- _Work item_: Report every line of the data that includes "Mindy".

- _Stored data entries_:
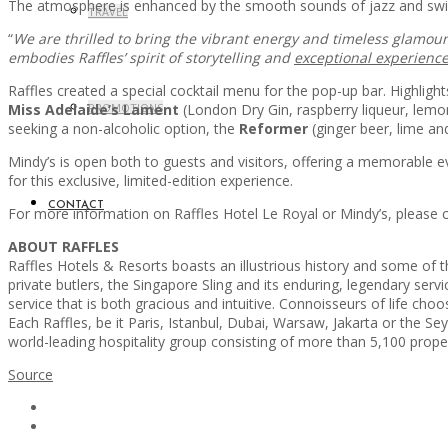
The atmosphere is enhanced by the smooth sounds of jazz and swing,
TRAVEL
“
We are thrilled to bring the vibrant energy and timeless glamour 
embodies Raffles’ spirit of storytelling and
exceptional experienc
Raffles created a special cocktail menu for the pop-up bar. Highligh
Miss Adelaide’s Lament
PROMOTIONS
(London Dry Gin, raspberry liqueur, lemo
seeking a non-alcoholic option, the
Reformer
(ginger beer, lime and
Mindy’s is open both to guests and visitors, offering a memorable e
for this exclusive, limited-edition experience.
CONTACT
For more information on Raffles Hotel Le Royal or Mindy’s, please
ABOUT RAFFLES
Raffles Hotels & Resorts boasts an illustrious history and some of 
private butlers, the Singapore Sling and its enduring, legendary servic
service that is both gracious and intuitive. Connoisseurs of life choo
Each Raffles, be it Paris, Istanbul, Dubai, Warsaw, Jakarta or the Sey
world-leading hospitality group consisting of more than 5,100 prop
Source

- _Solved exercise_:
Mindy’s is open both to guests and visitors, offering a memorable e
For more information on Raffles Hotel Le Royal or Mindy’s, please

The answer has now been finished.